Thousands of albatrosses die needlessly every year as the victims of longling fishing. They are attracted to the baited hooks, get caught and are dragged under the water and drown.
Fishermen are often unaware of the simple, cost effective techniques that when used rapidly reduce albatross deaths.
In 2005, along with a number of our BirdLife International partners, the Albatross Task Force was formed. These men and women are the world's first international team of skilled, at-sea instructors.
Since their formation, there have been a dramatic reduction in the numbers of albatross and other seabirds killed. This is a sure sign that Albatross Task Force members really are getting something practical done to help save albatrosses from extinction.
This blog follows the trials and tribulations of the Albatross Task Force as they work onshore and at sea, spreading the message about these life-saving techniques.
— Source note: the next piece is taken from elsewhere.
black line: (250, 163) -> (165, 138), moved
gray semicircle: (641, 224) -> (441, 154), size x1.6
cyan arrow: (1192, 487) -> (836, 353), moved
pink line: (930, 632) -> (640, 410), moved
I am sitting with Titus Shaanika, one of our Albatross Task Force Instructors, at his desk in the Namibia Nature Foundation Regional Office, Walvis Bay. It is covered in seabird bycatch data entry forms, letters from government officials and an agenda packed with meetings with fishing company representatives. Outside the winter winds are howling - bringing sand and hot air from the East to this little dusty harbour town on the Atlantic coast.
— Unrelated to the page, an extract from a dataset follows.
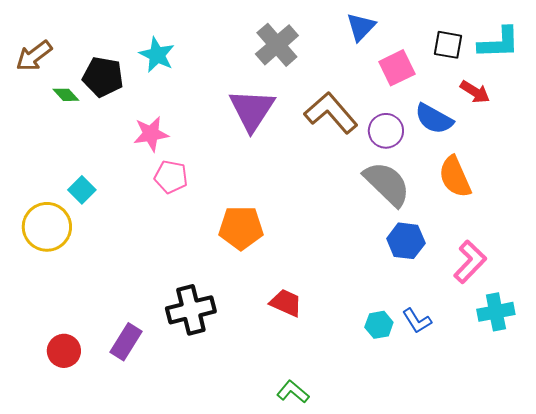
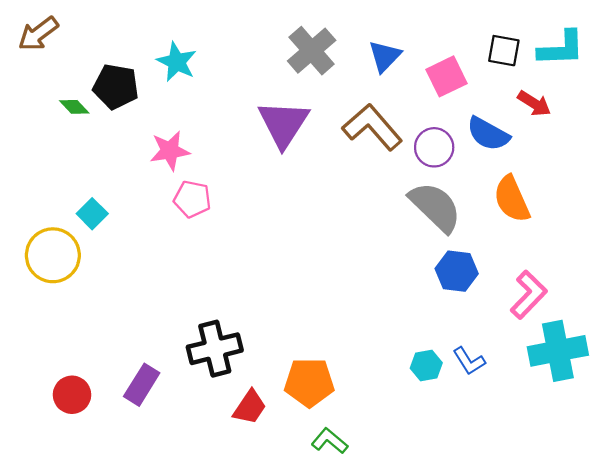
blue triangle: (361, 27) -> (385, 56), moved
brown arrow: (34, 56) -> (38, 34), moved
orange pentagon: (241, 228) -> (309, 382), moved
red trapezoid: (286, 303) -> (250, 407), moved, turned 100
cyan cross: (496, 312) -> (558, 351), size x1.4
Titus first started working as an ATF consultant in 2015 and re-joined our team in April this year as an ATF instructor, after completing his studies. Having spent this week with him, I am amazed by all the positive relationships he has been able to form with vessel owners, captains, fisheries observers and ministry representatives already. Seeing the enthusiasm with which he engages stakeholders in the Namibian demersal fisheries on a daily basis, I was curious to find out about what keeps him going.
What were your first trips on-board fishing vessels with the ATF like?
I did my first two fishing vessel trips on trawlers off Lüderitz (a port based in southern Namibia). These were probably my most memorable of all I have done thus far! I did these trips on my own, all I had were my colleague’s advice on what to do when you are at sea, what forms to fill out and how to ID birds.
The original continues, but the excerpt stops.